The module provides two types of classes for interacting with the pools.

  • Executors are used for managing pools of workers.
  • Futures are used for managing results computed by the workers.

To use a pool of workers, an application creates an instance of the appropriate executor class and then submits tasks for it to run. When each task is started, a Future instance is returned.

ThreadPoolExecutor, ProcessPoolExecutor

ThreadPoolExecutor is an Executor subclass that uses a pool of threads to execute calls asynchronously. ThreadPoolExecutor manages a set of worker threads, passing tasks to them as they become available for more work.

This example uses map() to concurrently produce a set of results from an input iterable. The task uses time.sleep() to pause a different amount of time to demonstrate that, regardless of the order of execution of concurrent tasks, map() always returns the values in order based on the inputs.

tasks = range(1,5)

ex = futures.ThreadPoolExecutor(max_workers=len(tasks))

results = ex.map(some_worker_func, tasks)

Exercise: adapt the original exercise to submit tasks to a pool

  • Try launching a pool of threads vs processes
Solution
import threading
from concurrent import futures
import os
import time

def worker(worker_id):
    """worker function"""
    time.sleep(worker_id)

    print("Worker:", worker_id)
    print("PID:",os.getpid())
    print("Thread name:",threading.current_thread().name)
    print("Thread id:",threading.current_thread().native_id)
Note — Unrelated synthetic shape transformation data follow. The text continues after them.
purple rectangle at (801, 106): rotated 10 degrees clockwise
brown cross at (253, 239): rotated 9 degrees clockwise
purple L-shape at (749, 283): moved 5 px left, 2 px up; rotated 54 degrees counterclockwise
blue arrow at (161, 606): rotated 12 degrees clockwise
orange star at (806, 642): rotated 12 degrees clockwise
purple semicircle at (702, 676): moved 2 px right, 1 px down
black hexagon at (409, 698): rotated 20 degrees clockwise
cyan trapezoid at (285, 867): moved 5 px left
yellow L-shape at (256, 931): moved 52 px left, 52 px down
    print("The number of active threads is:", len(threading.enumerate()))
    print("And they are:",threading.enumerate())


tasks = range(1,5)
ex = futures.ThreadPoolExecutor(max_workers=len(tasks))
results = ex.map(worker, tasks)

Protect process creation with an if-block

A module should be safely importable. Any code that creates processes, pools, or managers should be protected with:

if __name__ == "__main__":
    ...

Exercise: Write calc_pi to be caculated using the .map() method.
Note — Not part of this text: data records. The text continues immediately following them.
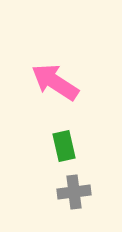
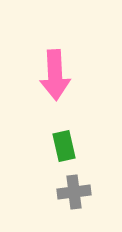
pink arrow: moved 7 px up; rotated 126 degrees counterclockwise
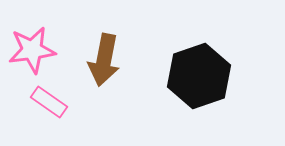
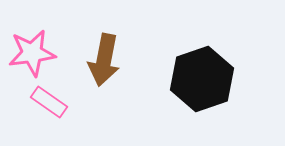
pink star: moved 3 px down
black hexagon: moved 3 px right, 3 px down
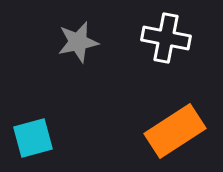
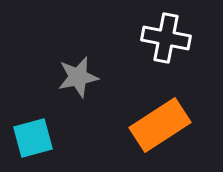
gray star: moved 35 px down
orange rectangle: moved 15 px left, 6 px up
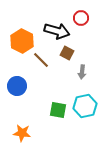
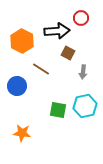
black arrow: rotated 20 degrees counterclockwise
brown square: moved 1 px right
brown line: moved 9 px down; rotated 12 degrees counterclockwise
gray arrow: moved 1 px right
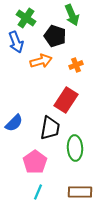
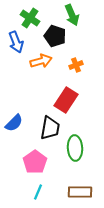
green cross: moved 4 px right
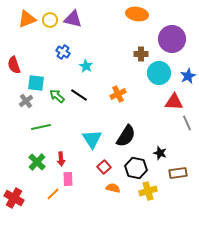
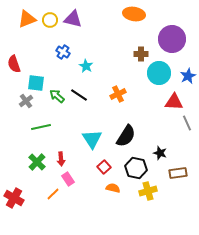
orange ellipse: moved 3 px left
red semicircle: moved 1 px up
pink rectangle: rotated 32 degrees counterclockwise
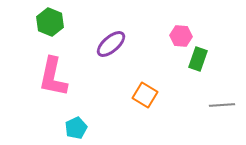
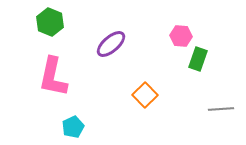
orange square: rotated 15 degrees clockwise
gray line: moved 1 px left, 4 px down
cyan pentagon: moved 3 px left, 1 px up
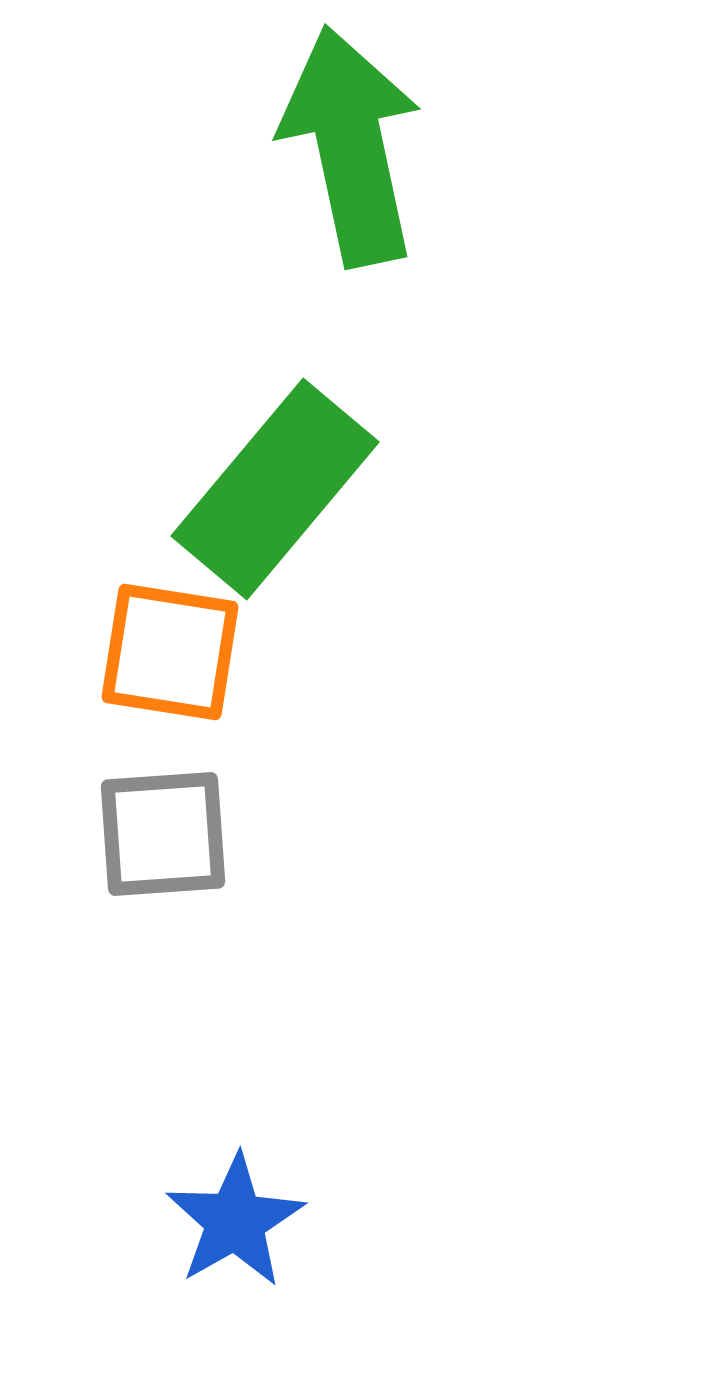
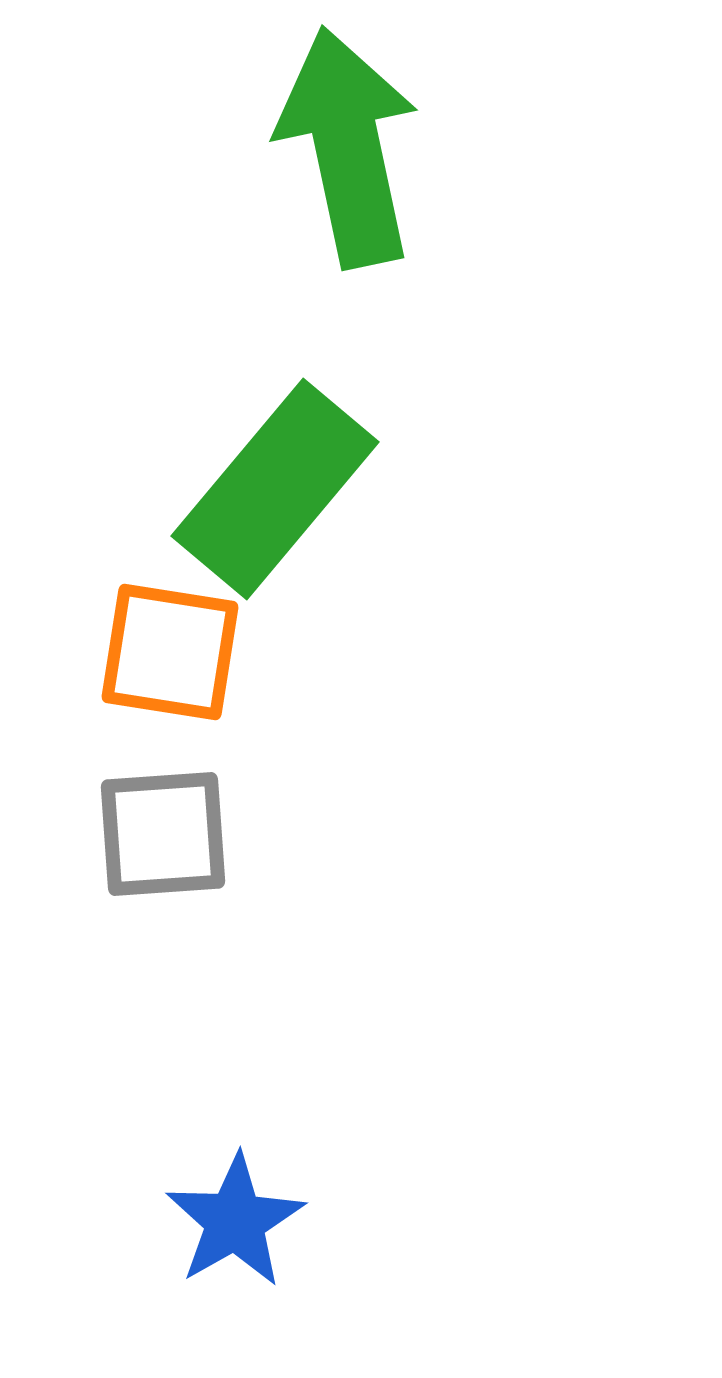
green arrow: moved 3 px left, 1 px down
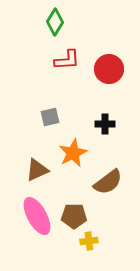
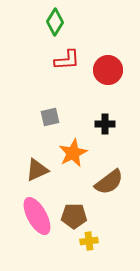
red circle: moved 1 px left, 1 px down
brown semicircle: moved 1 px right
  • Try launching a pool of threads vs processes.
  • Whats the speed up? Are there benefits with Threads v Processes?
Solution
import time
import random
import numpy as np
from concurrent import futures

def calc_pi_map(N):
    M = 0
    for i in range(N):
        # Simulate impact coordinates
        x = random.uniform(-1, 1)
        y = random.uniform(-1, 1)

        # True if impact happens inside the circle
        if x**2 + y**2 < 1.0:
            M += 1
    return 4 * M

resolution = 10**6
num_workers = 2

p_start = time.time()

ex = futures.ThreadPoolExecutor(max_workers=num_workers)
# or
# ex = futures.ProcessPoolExecutor(max_workers=num_workers)
results = ex.map(calc_pi_map, [resolution for x in range(num_workers)])
final_results = list(results)

p_end = time.time()

print("Resultion:", np.mean(final_results)/resolution - np.pi)
print("Execution:", p_end - p_start)

Discussion: where’s the speed-up threads vs processes?
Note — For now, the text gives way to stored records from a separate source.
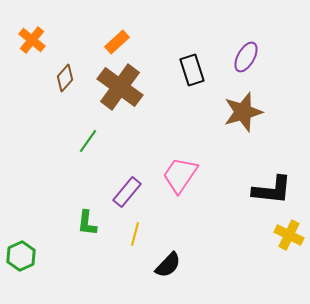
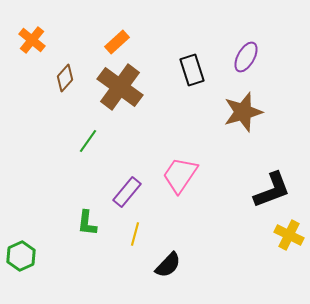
black L-shape: rotated 27 degrees counterclockwise
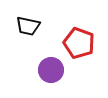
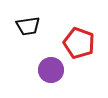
black trapezoid: rotated 20 degrees counterclockwise
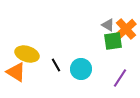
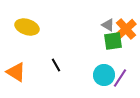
yellow ellipse: moved 27 px up
cyan circle: moved 23 px right, 6 px down
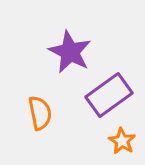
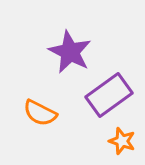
orange semicircle: rotated 128 degrees clockwise
orange star: rotated 12 degrees counterclockwise
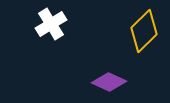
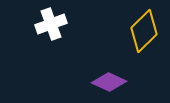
white cross: rotated 12 degrees clockwise
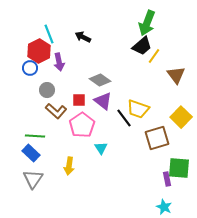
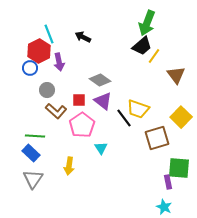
purple rectangle: moved 1 px right, 3 px down
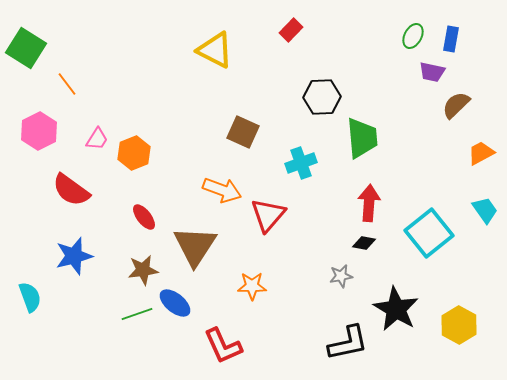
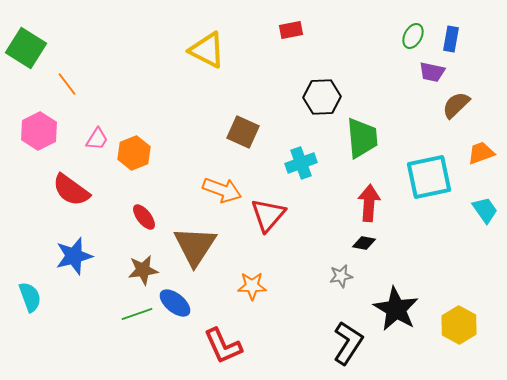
red rectangle: rotated 35 degrees clockwise
yellow triangle: moved 8 px left
orange trapezoid: rotated 8 degrees clockwise
cyan square: moved 56 px up; rotated 27 degrees clockwise
black L-shape: rotated 45 degrees counterclockwise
While mileage may vary, parallelizing calc_pi, calc_pi_numpy and calc_pi_numba this way will not give the expected speed-up. calc_pi_numba should give some speed-up, but nowhere near the ideal scaling over the number of cores. This is because Python only allows one thread to access the interperter at any given time, a feature also known as the Global Interpreter Lock.

The GIL in action

The downside of running multiple Python instances is that we need to share program state between different processes. To this end, you need to serialize objects. Serialization entails converting a Python object into a stream of bytes, that can then be sent to the other process, or e.g. stored to disk. This is typically done using pickle, json, or similar, and creates a large overhead. The alternative is to bring parts of our code outside Python. Numpy has many routines that are largely situated outside of the GIL. The only way to know for sure is trying out and profiling your application.

To write your own routines that do not live under the GIL there are several options: fortunately numba makes this very easy.

  • If we want the most efficient parallelism on a single machine, we need to circumvent the GIL.
  • If your code releases the GIL, threading will be more efficient than multiprocessing.
  • If your code does not release the GIL, some of your code is still in Python, and you’re wasting precious compute time!